We used interrupted time series (ITS) with segmented regression analyses to model changes in the levels and trends of asthma medication use associated with the LABA-related 2005 and 2010 FDA regulatory activities. The interrupted times series design controls for preregulatory activity (eg, policy) levels and trends in outcomes, therefore producing more valid evidence of a regulatory effect than pre/post-research designs.20,21 Because 2 major regulatory activities occurred during our study period (November 2005 and February 2010), the ITS model included 3 periods: January 2005 to November 2005, December 2005 to January 2010, and February 2010 to June 2011. As a result, the ITS models could have up to 5 parameter estimates (ie, intercept, baseline trend, level change in 2005, change in trend after 2005, level change in 2010, and change in trend after 2010).

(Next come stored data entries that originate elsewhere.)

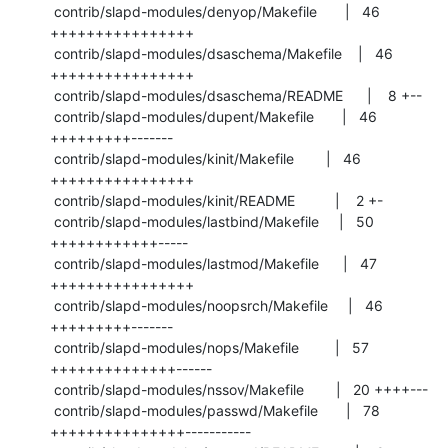
 contrib/slapd-modules/denyop/Makefile       |   46 
++++++++++++++++

 contrib/slapd-modules/dsaschema/Makefile    |   46 
++++++++++++++++

 contrib/slapd-modules/dsaschema/README      |    8 +--

 contrib/slapd-modules/dupent/Makefile       |   46 
+++++++++-------

 contrib/slapd-modules/kinit/Makefile        |   46 
++++++++++++++++

 contrib/slapd-modules/kinit/README          |    2 +-

 contrib/slapd-modules/lastbind/Makefile     |   50 
++++++++++++-----

 contrib/slapd-modules/lastmod/Makefile      |   47 
++++++++++++++++

 contrib/slapd-modules/noopsrch/Makefile     |   46 
+++++++++-------

 contrib/slapd-modules/nops/Makefile         |   57 
++++++++++++++------

 contrib/slapd-modules/nssov/Makefile        |   20 ++++---

 contrib/slapd-modules/passwd/Makefile       |   78 
+++++++++++++++-----------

The intercept estimated the baseline level of drug use in January 2004 for this study. The baseline trend estimated the change in use of medications that occurred within each month before November 2005. A level change, the change in the trend in medication use after the regulatory activity compared with the monthly trend before the regulatory activity, represented the immediate effect of the regulatory activity when it was announced. For example, the sum of the baseline trend and the change in trend after 2005 is the slope between December 2005 and January 2010. We used stepwise elimination of nonsignificant terms (P ≥.2); the final most parsimonious model contained only the intercept and retained only parameter estimates with P values of less than .2. Changes in the proportion of prevalent asthma medication use are described in both absolute and relative terms.22 We adjusted for seasonal variation on a monthly basis using autoregressive integrated moving average models23 and controlled for significant autocorrelation terms by using backstep elimination.20 We considered estimates to be statistically significant when the P value was less than .0167 (.05/3) because separate models were run in children (age <18 years), adults, and overall. We used PROC X11 to transform the original data series into seasonally adjusted monthly series, and PROC AUTOREG was carried out on the seasonally adjusted monthly series (SAS Institute, Cary, NC).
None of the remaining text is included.